** RECORDS SUPPLIED **

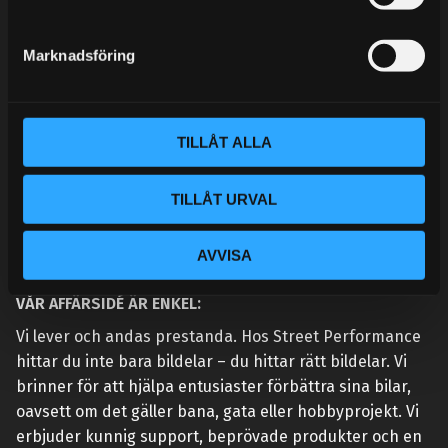
e
MINA SIDOR
s
Marknadsföring
v
a
l
TILLÅT ALLA
TILLÅT URVAL
AVVISA
VÅR AFFÄRSIDÉ ÄR ENKEL:
Vi lever och andas prestanda. Hos Street Performance
hittar du inte bara bildelar – du hittar rätt bildelar. Vi
brinner för att hjälpa entusiaster förbättra sina bilar,
oavsett om det gäller bana, gata eller hobbyprojekt. Vi
erbjuder kunnig support, beprövade produkter och en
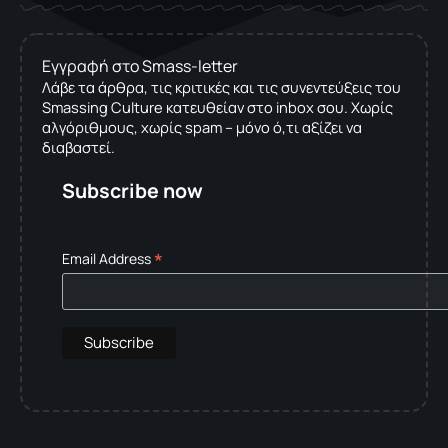
Εγγραφή στο Smass-letter
Λάβε τα άρθρα, τις κριτικές και τις συνεντεύξεις του
Smassing Culture κατευθείαν στο inbox σου. Χωρίς
αλγόριθμους, χωρίς spam – μόνο ό,τι αξίζει να
διαβαστεί.
Subscribe now
*
Email Address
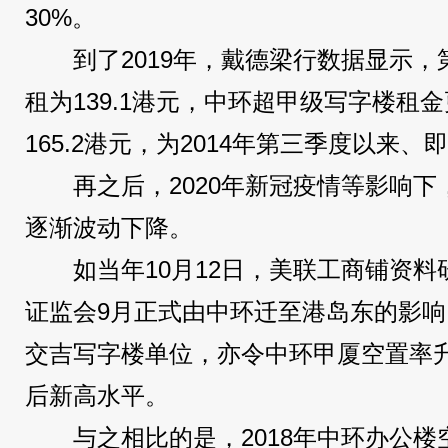
30%。
到了2019年，戴德梁行数据显示
租为139.1港元，中环超甲级写字楼租金
165.2港元，为2014年第三季度以来
再之后，2020年新冠疫情等影响
逐渐波动下降。
如当年10月12日，美联工商铺资
证监会9月正式由中环迁至港岛东的影
交吉写字楼单位，亦令中环甲厦空置率升
后新高水平。
与之相比的是，2018年中环办公楼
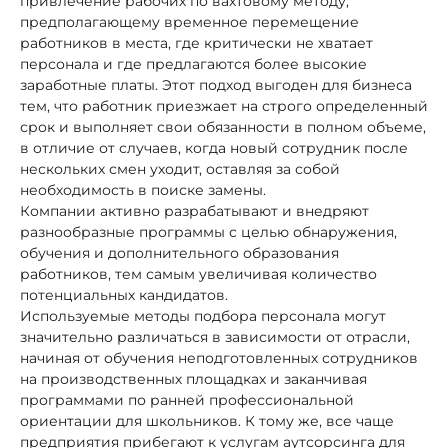
привлечение рабочих по вахтовому методу,
предполагающему временное перемещение
работников в места, где критически не хватает
персонала и где предлагаются более высокие
заработные платы. Этот подход выгоден для бизнеса
тем, что работник приезжает на строго определенный
срок и выполняет свои обязанности в полном объеме,
в отличие от случаев, когда новый сотрудник после
нескольких смен уходит, оставляя за собой
необходимость в поиске замены.
Компании активно разрабатывают и внедряют
разнообразные программы с целью обнаружения,
обучения и дополнительного образования
работников, тем самым увеличивая количество
потенциальных кандидатов.
Используемые методы подбора персонала могут
значительно различаться в зависимости от отрасли,
начиная от обучения неподготовленных сотрудников
на производственных площадках и заканчивая
программами по ранней профессиональной
ориентации для школьников. К тому же, все чаще
предприятия прибегают к услугам аутсорсинга для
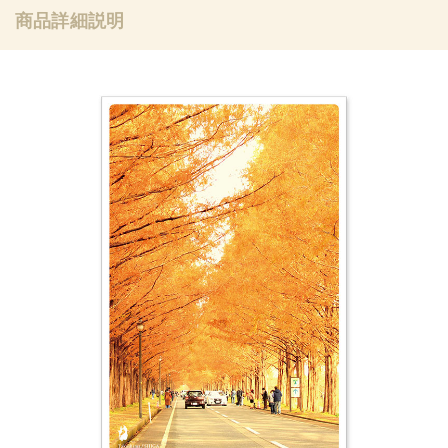
商品詳細説明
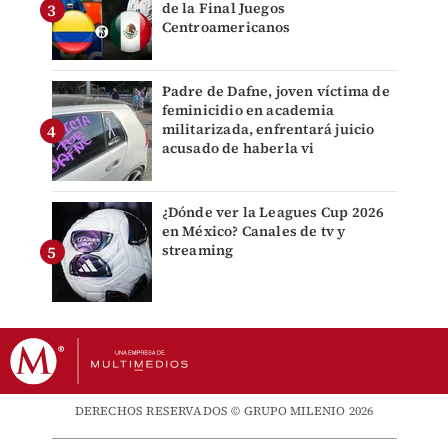
de la Final Juegos
Centroamericanos
Padre de Dafne, joven víctima de
feminicidio en academia
militarizada, enfrentará juicio
acusado de haberla vi
¿Dónde ver la Leagues Cup 2026
en México? Canales de tv y
streaming
DERECHOS RESERVADOS © GRUPO MILENIO 2026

** PROBLEM TO SOLVE **
Go through the listing above and write it all out exactly, leaving out any picture.

** ANSWER BELOW **
e
MINA SIDOR
s
Marknadsföring
v
a
l
TILLÅT ALLA
TILLÅT URVAL
AVVISA
VÅR AFFÄRSIDÉ ÄR ENKEL:
Vi lever och andas prestanda. Hos Street Performance
hittar du inte bara bildelar – du hittar rätt bildelar. Vi
brinner för att hjälpa entusiaster förbättra sina bilar,
oavsett om det gäller bana, gata eller hobbyprojekt. Vi
erbjuder kunnig support, beprövade produkter och en
Εγγραφή στο Smass-letter
Λάβε τα άρθρα, τις κριτικές και τις συνεντεύξεις του
Smassing Culture κατευθείαν στο inbox σου. Χωρίς
αλγόριθμους, χωρίς spam – μόνο ό,τι αξίζει να
διαβαστεί.
Subscribe now
*
Email Address
30%。
到了2019年，戴德梁行数据显示
租为139.1港元，中环超甲级写字楼租金
165.2港元，为2014年第三季度以来
再之后，2020年新冠疫情等影响
逐渐波动下降。
如当年10月12日，美联工商铺资
证监会9月正式由中环迁至港岛东的影
交吉写字楼单位，亦令中环甲厦空置率升
后新高水平。
与之相比的是，2018年中环办公楼
привлечение рабочих по вахтовому методу,
предполагающему временное перемещение
работников в места, где критически не хватает
персонала и где предлагаются более высокие
заработные платы. Этот подход выгоден для бизнеса
тем, что работник приезжает на строго определенный
срок и выполняет свои обязанности в полном объеме,
в отличие от случаев, когда новый сотрудник после
нескольких смен уходит, оставляя за собой
необходимость в поиске замены.
Компании активно разрабатывают и внедряют
разнообразные программы с целью обнаружения,
обучения и дополнительного образования
работников, тем самым увеличивая количество
потенциальных кандидатов.
Используемые методы подбора персонала могут
значительно различаться в зависимости от отрасли,
начиная от обучения неподготовленных сотрудников
на производственных площадках и заканчивая
программами по ранней профессиональной
ориентации для школьников. К тому же, все чаще
предприятия прибегают к услугам аутсорсинга для
商品詳細説明
de la Final Juegos
Centroamericanos
Padre de Dafne, joven víctima de
feminicidio en academia
militarizada, enfrentará juicio
acusado de haberla vi
¿Dónde ver la Leagues Cup 2026
en México? Canales de tv y
streaming
DERECHOS RESERVADOS © GRUPO MILENIO 2026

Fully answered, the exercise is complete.